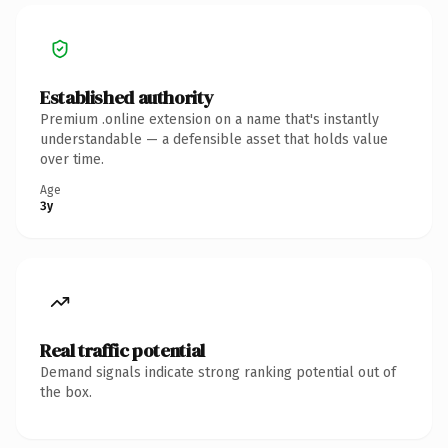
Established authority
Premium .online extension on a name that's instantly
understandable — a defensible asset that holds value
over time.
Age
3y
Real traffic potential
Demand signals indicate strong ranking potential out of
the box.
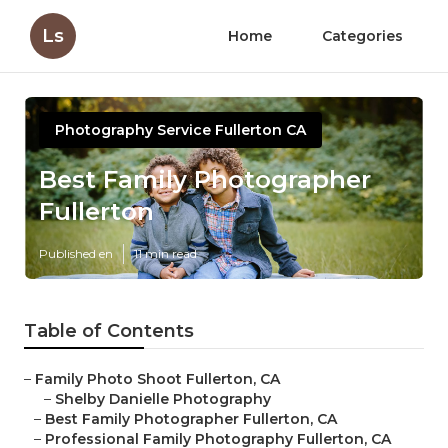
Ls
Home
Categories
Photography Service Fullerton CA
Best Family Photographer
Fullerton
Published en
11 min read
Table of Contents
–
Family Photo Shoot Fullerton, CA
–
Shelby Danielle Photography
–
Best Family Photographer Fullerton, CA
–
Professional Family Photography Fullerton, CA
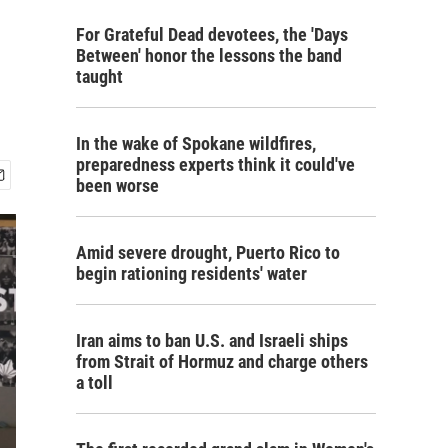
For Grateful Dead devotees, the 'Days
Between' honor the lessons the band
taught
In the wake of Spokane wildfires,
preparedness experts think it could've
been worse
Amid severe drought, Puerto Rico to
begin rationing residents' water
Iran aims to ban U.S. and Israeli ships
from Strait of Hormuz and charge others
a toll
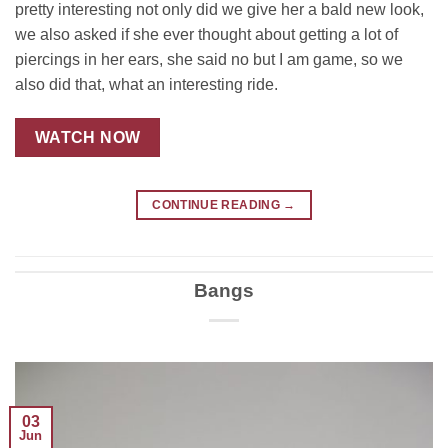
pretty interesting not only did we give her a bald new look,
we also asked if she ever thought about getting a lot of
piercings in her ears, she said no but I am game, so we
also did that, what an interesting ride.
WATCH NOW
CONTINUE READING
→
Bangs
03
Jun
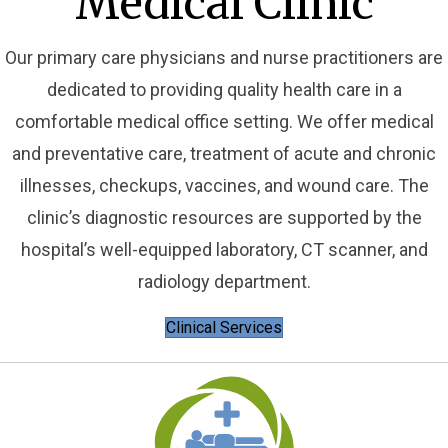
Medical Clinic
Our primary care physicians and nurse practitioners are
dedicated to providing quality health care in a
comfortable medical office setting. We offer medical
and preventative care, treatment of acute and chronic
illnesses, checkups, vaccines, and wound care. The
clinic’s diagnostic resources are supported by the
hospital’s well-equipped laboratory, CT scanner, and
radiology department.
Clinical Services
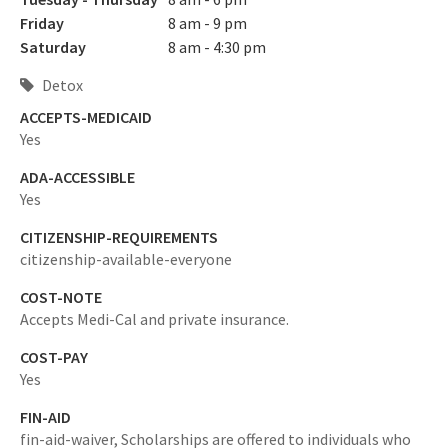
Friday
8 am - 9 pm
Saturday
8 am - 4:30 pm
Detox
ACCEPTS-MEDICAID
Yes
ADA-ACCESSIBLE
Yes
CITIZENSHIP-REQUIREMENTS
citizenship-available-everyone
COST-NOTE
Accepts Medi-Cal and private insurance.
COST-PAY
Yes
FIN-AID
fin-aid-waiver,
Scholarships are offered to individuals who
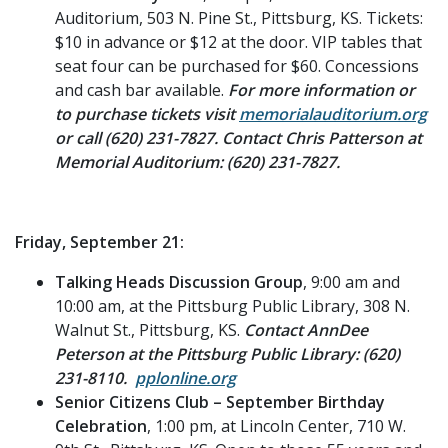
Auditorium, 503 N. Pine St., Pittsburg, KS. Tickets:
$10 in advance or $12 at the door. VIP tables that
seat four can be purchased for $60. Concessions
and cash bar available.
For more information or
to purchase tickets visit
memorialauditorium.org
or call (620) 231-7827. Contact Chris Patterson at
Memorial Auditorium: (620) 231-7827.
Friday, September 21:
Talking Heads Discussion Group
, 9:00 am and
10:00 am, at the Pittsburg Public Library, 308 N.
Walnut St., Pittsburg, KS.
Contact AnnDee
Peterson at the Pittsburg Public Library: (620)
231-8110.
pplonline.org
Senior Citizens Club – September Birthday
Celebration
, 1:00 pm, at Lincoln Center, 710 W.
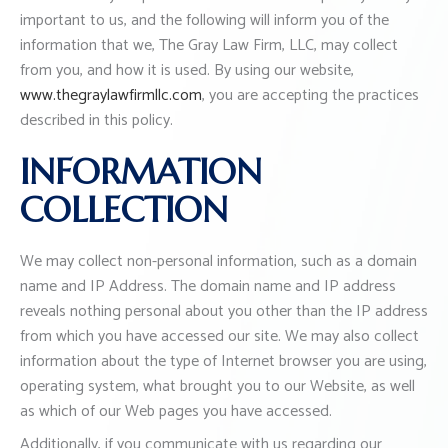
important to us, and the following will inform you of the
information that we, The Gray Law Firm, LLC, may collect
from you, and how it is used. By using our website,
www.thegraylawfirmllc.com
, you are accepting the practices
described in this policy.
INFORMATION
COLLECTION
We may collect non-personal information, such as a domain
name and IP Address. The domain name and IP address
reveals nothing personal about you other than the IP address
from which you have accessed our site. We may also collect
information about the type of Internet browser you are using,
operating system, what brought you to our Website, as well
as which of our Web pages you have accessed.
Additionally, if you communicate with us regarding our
================
*Exercise prompt*
Search the listing above for the string "care". Copy every line that contains it.

*Written answer*
Our primary care physicians and nurse practitioners are
dedicated to providing quality health care in a
and preventative care, treatment of acute and chronic
illnesses, checkups, vaccines, and wound care. The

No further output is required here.